Nately had been a good tutor, and Jo liked him. But right now, Nately was in the nuthouse, shuffling round in carpet slippers.
Jo said, ‘I want to see him.’
‘You can. As soon as the doctors say it’s okay.’
He was lying.
He was angry at Nately. And he was angry at Jane for choosing Nately as Jo’s tutor. And he was angry at Jo, for pining for Nately so acutely. And he was angry at himself, for being so uselessly fucking angry.
Who could he ask for advice? It was easier, looking after chimpanzees. He bared his teeth in a big, happy bark when he thought that, and wished there was someone to whom he could explain what was so funny.
So in the evening, they sat alone together in different rooms. Patrick in the kitchen, trying to read 20,000 Leagues Under the Sea. Jo upstairs, mooning. Charlie in the living room staring at Top of the Pops on the old TV with the fucked-up colour balance.
There was the sound of a vehicle, slowing down in the driveway.

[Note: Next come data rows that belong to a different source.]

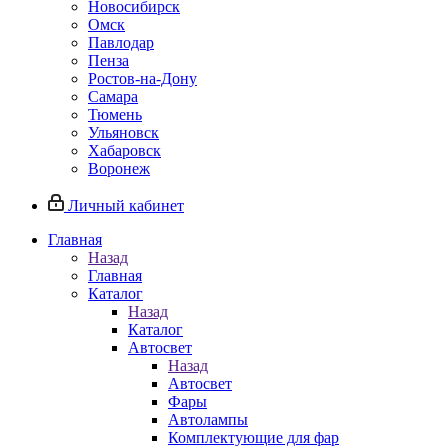
Новосибирск
Омск
Павлодар
Пенза
Ростов-на-Дону
Самара
Тюмень
Ульяновск
Хабаровск
Воронеж
Личный кабинет
Главная
Назад
Главная
Каталог
Назад
Каталог
Автосвет
Назад
Автосвет
Фары
Автолампы
Комплектующие для фар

In the living room, Charlie hit the mute button.
In the kitchen, Patrick looked up from his book.
In her bedroom, Jo sat up.
They weren’t expecting anyone; they never were—not unless it was Don Caraway. And Don never came after sunset. They heard:
A car door slamming.
Crunchy footsteps. Hesitating.
A knock at the door.
Patrick unfolded from his chair. Set down his book.

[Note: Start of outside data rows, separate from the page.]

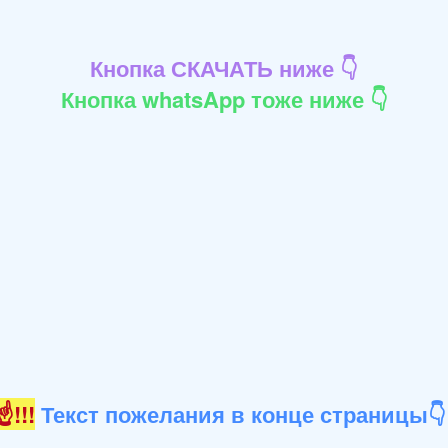
Кнопка СКАЧАТЬ ниже 👇
Кнопка whatsApp тоже ниже 👇
!!!
Текст пожелания в конце страницы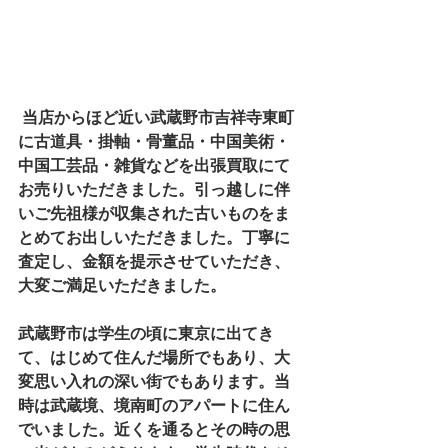
 当店からほど近い武蔵野市吉祥寺東町
に古道具・掛軸・骨董品・中国美術・
中国工芸品・雑貨などを出張買取にて
お売りいただきました。引っ越しに伴
いご先祖様が収集された古いものをま
とめてお出しいただきました。丁寧に
査定し、金額を提示させていただき、
大変ご満足いただきました。
武蔵野市は学生の頃に東京に出てき
て、はじめて住んだ場所でもあり、大
変思い入れの深い街でもあります。当
時は武蔵境、境南町のアパートに住ん
でいました。近くを通るとその時の思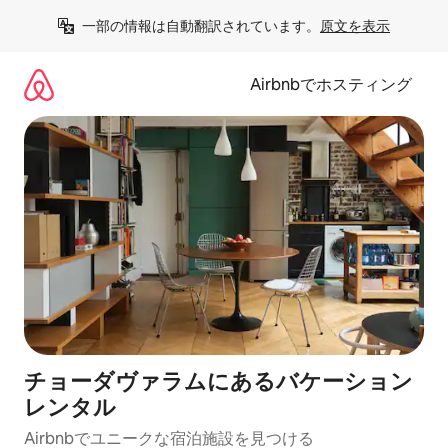
コ
一部の情報は自動翻訳されています。
原文を表示
ン
テ
ン
Airbnbでホスティング
ツ
に
ス
キ
ッ
プ
チョーダヴァラムにあるバケーション
レンタル
Airbnbでユニークな宿泊施設を見つける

Went to the door. Opened it.
And there was Richard. He was dressed in clean, new clothes—Levis, trainers, nylon parka, nylon shoulder bag. His hair needed cutting and he had the makings of a pretty good beard.
Nausea billowed up inside Patrick, and all the dreams came rushing at him—he stood in a howling tunnel of them. And then they’d passed, like a ghost-train, and Richard was still there, on the doorstep.
He said Patrick’s name and extended a hand. But Patrick was holding onto the doorframe because his legs had weakened and he thought he might fall over.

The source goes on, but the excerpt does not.